I'd like to drop rows from a pandas dataframe using the MultiIndex value.
I've tried quite a few things but I put below what I think was closer. (Actually I will explain the full problem since there might be an alternative solutions using a completely different approach). From a correlation matrix, I'd like to get the pair of columns that correlate more. I use unstack and put the results in a dataframe:
In [263]: corr_df = pd.DataFrame(total.corr().unstack())
Then get the higher correlations (actually I should get the negatives as well).
In [264]: high = corr_df[(corr_df[0] > 0.5) & (corr_df[0] < 1.0)]
In [236]: print high
0
residual sugar density 0.552517
free sulfur dioxide total sulfur dioxide 0.720934
total sulfur dioxide free sulfur dioxide 0.720934
wine 0.700357
density residual sugar 0.552517
wine total sulfur dioxide 0.700357
Closed enough, but there are duplicates, that's actually the point of the correlation matrix.

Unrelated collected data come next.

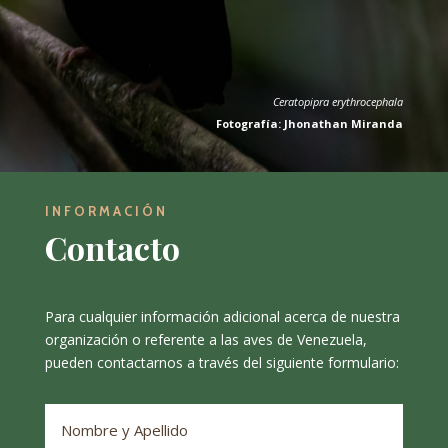
Ceratopipra erythrocephala
Fotografía: Jhonathan Miranda
INFORMACIÓN
Contacto
Para cualquier información adicional acerca de nuestra
organización o referente a las aves de Venezuela,
pueden contactarnos a través del siguiente formulario: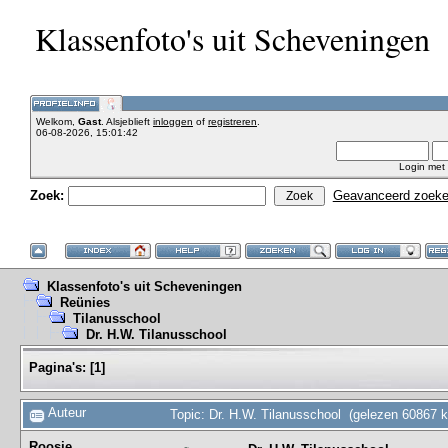
Klassenfoto's uit Scheveningen
Welkom,
Gast
. Alsjeblieft
inloggen
of
registreren
.
06-08-2026, 15:01:42
Login met
Zoek:
Geavanceerd zoek
Klassenfoto's uit Scheveningen
Reünies
Tilanusschool
Dr. H.W. Tilanusschool
Pagina's:
[
1
]
Auteur
Topic: Dr. H.W. Tilanusschool (gelezen 60867 k
Roosje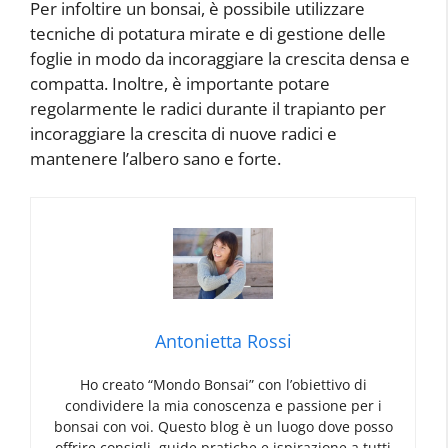
Per infoltire un bonsai, è possibile utilizzare
tecniche di potatura mirate e di gestione delle
foglie in modo da incoraggiare la crescita densa e
compatta. Inoltre, è importante potare
regolarmente le radici durante il trapianto per
incoraggiare la crescita di nuove radici e
mantenere l’albero sano e forte.
Antonietta Rossi
Ho creato “Mondo Bonsai” con l’obiettivo di
condividere la mia conoscenza e passione per i
bonsai con voi. Questo blog è un luogo dove posso
offrire consigli, guide pratiche e ispirazione a tutti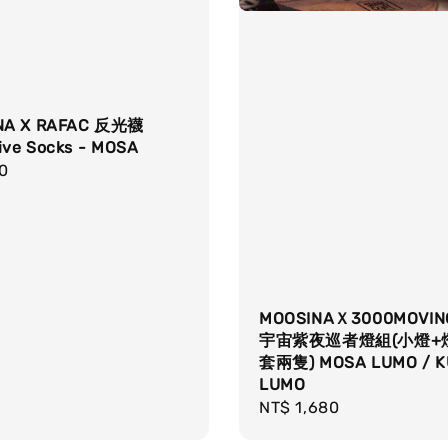
NA X RAFAC 反光襪
tive Socks - MOSA
r
0
MOOSINAＸ3000MOVIN
宇宙紫夜巡者燈組(小燈+
套兩隻) MOSA LUMO / 
LUMO
Regular
NT$ 1,680
price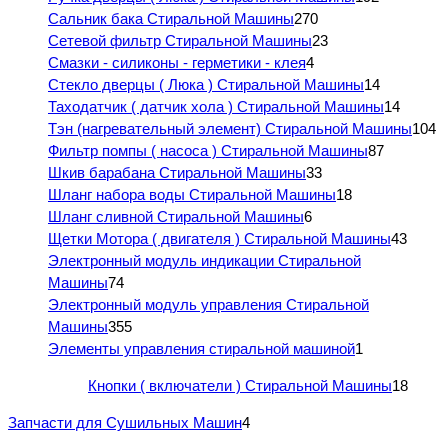
Сальник бака Стиральной Машины
270
Сетевой фильтр Стиральной Машины
23
Смазки - силиконы - герметики - клея
4
Стекло дверцы ( Люка ) Стиральной Машины
14
Таходатчик ( датчик хола ) Стиральной Машины
14
Тэн (нагревательный элемент) Стиральной Машины
104
Фильтр помпы ( насоса ) Стиральной Машины
87
Шкив барабана Стиральной Машины
33
Шланг набора воды Стиральной Машины
18
Шланг сливной Стиральной Машины
6
Щетки Мотора ( двигателя ) Стиральной Машины
43
Электронный модуль индикации Стиральной
Машины
74
Электронный модуль управления Стиральной
Машины
355
Элементы управления стиральной машиной
1
Кнопки ( включатели ) Стиральной Машины
18
Запчасти для Сушильных Машин
4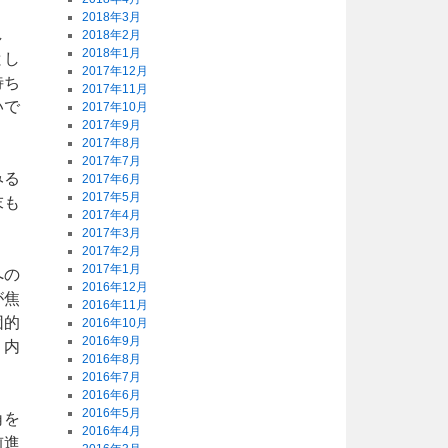
2018年3月
し
2018年2月
2018年1月
とし
2017年12月
待ち
2017年11月
いで
2017年10月
2017年9月
2017年8月
2017年7月
みる
2017年6月
2017年5月
末も
2017年4月
2017年3月
2017年2月
2017年1月
への
2016年12月
が焦
2016年11月
団的
2016年10月
2016年9月
、内
2016年8月
2016年7月
2016年6月
2016年5月
角を
2016年4月
前進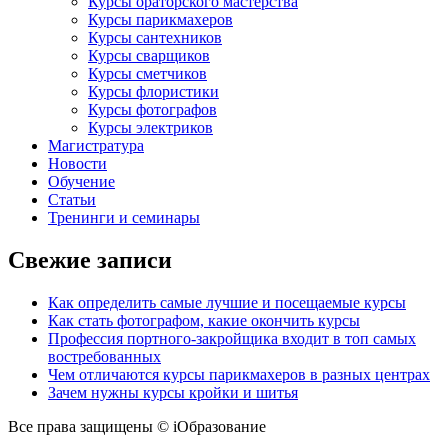
Курсы ораторского мастерства
Курсы парикмахеров
Курсы сантехников
Курсы сварщиков
Курсы сметчиков
Курсы флористики
Курсы фотографов
Курсы электриков
Магистратура
Новости
Обучение
Статьи
Тренинги и семинары
Свежие записи
Как определить самые лучшие и посещаемые курсы
Как стать фотографом, какие окончить курсы
Профессия портного-закройщика входит в топ самых
востребованных
Чем отличаются курсы парикмахеров в разных центрах
Зачем нужны курсы кройки и шитья
Все права защищены © iОбразование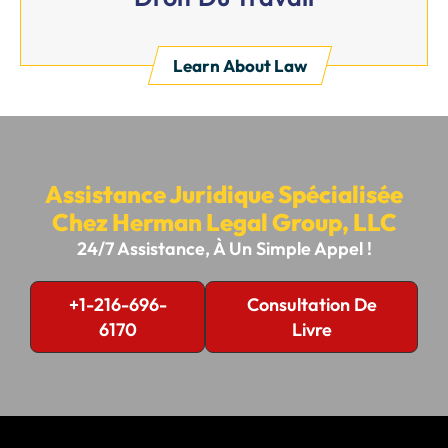
Learn About Law
Assistance Juridique Spécialisée
Chez Herman Legal Group, LLC
24/7 Assistance, À Un Simple Appel !
+1-216-696-
Consultation De
6170
Livre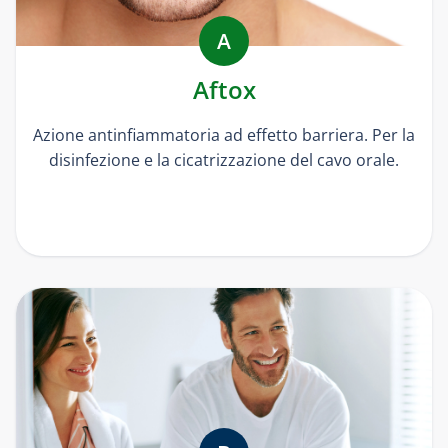
A
Aftox
Azione antinfiammatoria ad effetto barriera. Per la
disinfezione e la cicatrizzazione del cavo orale.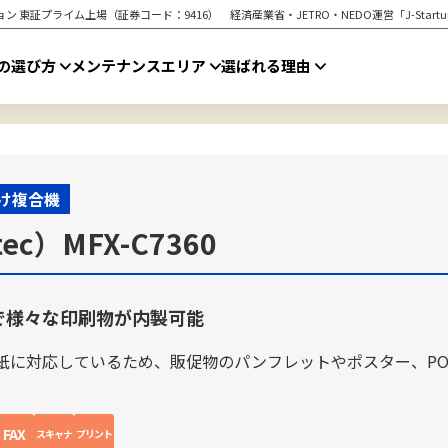
ン 東証プライム上場（証券コード：9416） 経済産業省・JETRO・NEDO運営「J-Star
の選び方
メンテナンスエリア
選ばれる理由
け複合機
c）MFX-C7360
で様々な印刷物が内製可能
紙に対応しているため、販促物のパンフレットやポスター、PO
FAX
スキャナ
プリント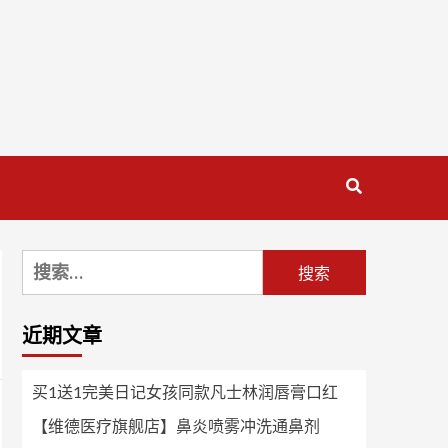
搜
索：
近期文章
买1送1完美日记女孩同款凡士林润唇膏口红
【维德医疗旗舰店】鼻炎喷雾冲洗通鼻剂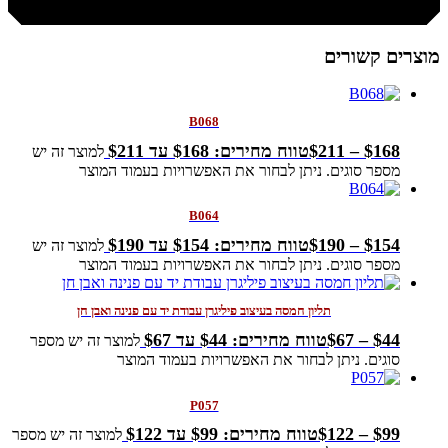
מוצרים קשורים
B068
168
$
–
211
$
טווח מחירים: ⁦$168⁩ עד ⁦$211⁩
למוצר זה יש
מספר סוגים. ניתן לבחור את האפשרויות בעמוד המוצר
B064
154
$
–
190
$
טווח מחירים: ⁦$154⁩ עד ⁦$190⁩
למוצר זה יש
מספר סוגים. ניתן לבחור את האפשרויות בעמוד המוצר
תליון חמסה בעיצוב פיליגרן עבודת יד עם פנינה ואבן חן
44
$
–
67
$
טווח מחירים: ⁦$44⁩ עד ⁦$67⁩
למוצר זה יש מספר
סוגים. ניתן לבחור את האפשרויות בעמוד המוצר
P057
99
$
–
122
$
טווח מחירים: ⁦$99⁩ עד ⁦$122⁩
למוצר זה יש מספר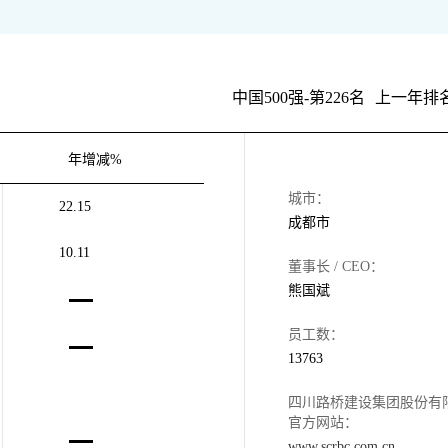
中国500强-第226名
上一年排名
年增减%
城市：
22.15
成都市
10.11
董事长 / CEO：
熊国斌
员工数：
13763
四川路桥建设集团股份有
官方网站：
www.scrbc.com.cn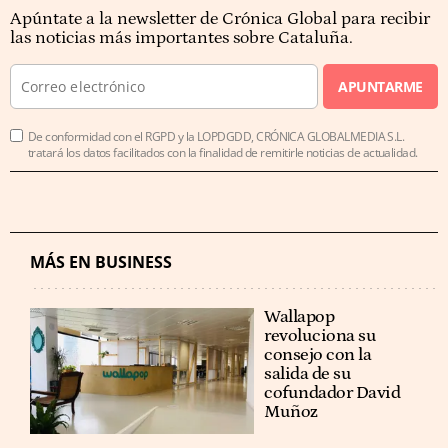
Apúntate a la newsletter de Crónica Global para recibir
las noticias más importantes sobre Cataluña.
APUNTARME
De conformidad con el RGPD y la LOPDGDD, CRÓNICA GLOBALMEDIA S.L.
tratará los datos facilitados con la finalidad de remitirle noticias de actualidad.
MÁS EN BUSINESS
Wallapop
revoluciona su
consejo con la
salida de su
cofundador David
Muñoz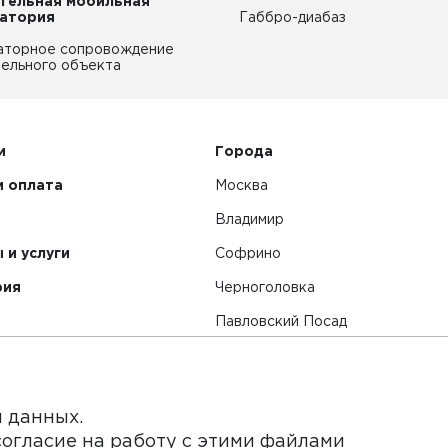
тельная мобильная
атория
Габбро-диабаз
аторное сопровождение
ельного объекта
и
Города
и оплата
Москва
Владимир
 и услуги
Софрино
рия
Черноголовка
Павловский Посад
Смотреть все города
я данных.
согласие на работу с этими файлами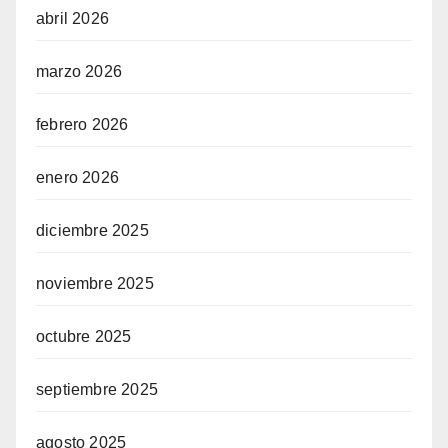
abril 2026
marzo 2026
febrero 2026
enero 2026
diciembre 2025
noviembre 2025
octubre 2025
septiembre 2025
agosto 2025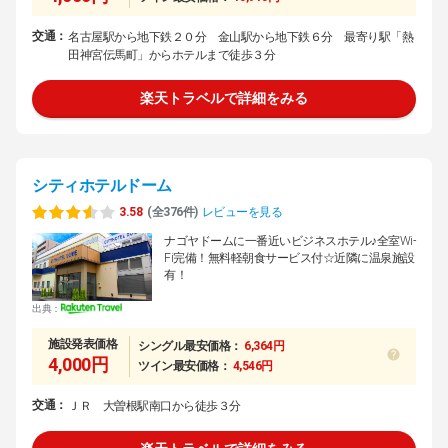
交通：
名古屋駅から地下鉄２０分 金山駅から地下鉄６分 最寄り駅「熱
田神宮伝馬町」からホテルまで徒歩３分
楽天トラベルで詳細をみる
シティホテルドーム
3.58
(全376件)
レビューを見る
ナゴヤドームに一番近いビジネスホテル♪全室Wi‐
Fi完備！無料軽朝食サービス付☆近隣に温泉施設
有！
出典：
施設発表価格
シングル最安価格：
6,364円
4,000円
ツイン最安価格：
4,546円
交通：
ＪＲ 大曽根駅南口から徒歩３分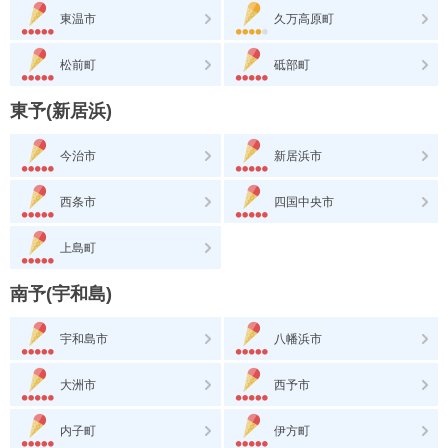
東温市
久万高原町
松前町
砥部町
東予(新居浜)
今治市
新居浜市
西条市
四国中央市
上島町
南予(宇和島)
宇和島市
八幡浜市
大洲市
西予市
内子町
伊方町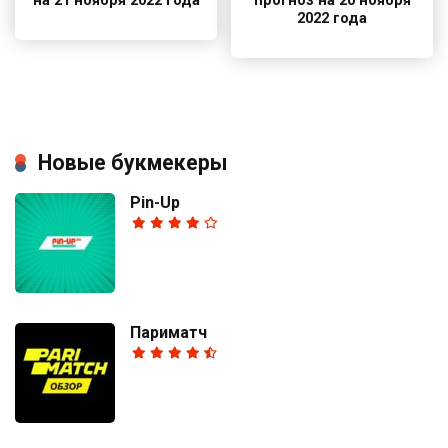
на 21 ноября 2022 года
прогноз на 20 ноября
2022 года
Новые букмекеры
Pin-Up
Париматч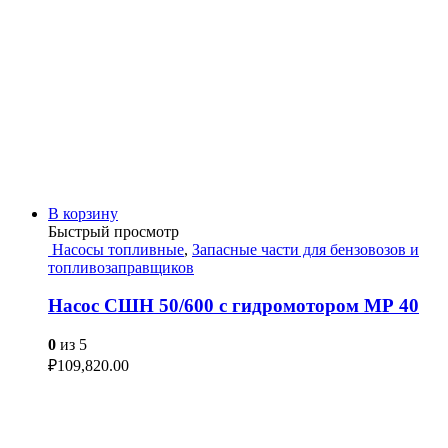
В корзину
Быстрый просмотр
Насосы топливные
,
Запасные части для бензовозов и
топливозаправщиков
Насос СШН 50/600 с гидромотором МР 40
0
из 5
₽
109,820.00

In order to clean them up, my idea is to iterate the high values to remove duplicates:
In [267]:
for row in high.iterrows():
print row[0][0], ",", row[0][1]
print high.loc[row[0][1]].loc[row[0][0]].index
high.drop(high.loc[row[0][1]].loc[row[0][0]].index)
residual sugar , density
Int64Index([0], dtype='int64')
---------------------------------------------------------------------------
KeyError Traceback (most recent call last)
<ipython-input-267-1258da2a4772> in <module>()
2 print row[0][0], ",", row[0][1]
3 print high.loc[row[0][1]].loc[row[0][0]].index
----> 4 high.drop(high.loc[row[0][1]].loc[row[0][0]].index)
...
[huge stack of errors]
...
KeyError: 0
The method drop is working perfectly when the index is normal (see drop), but, how do I build the label when I got a MultiIndex?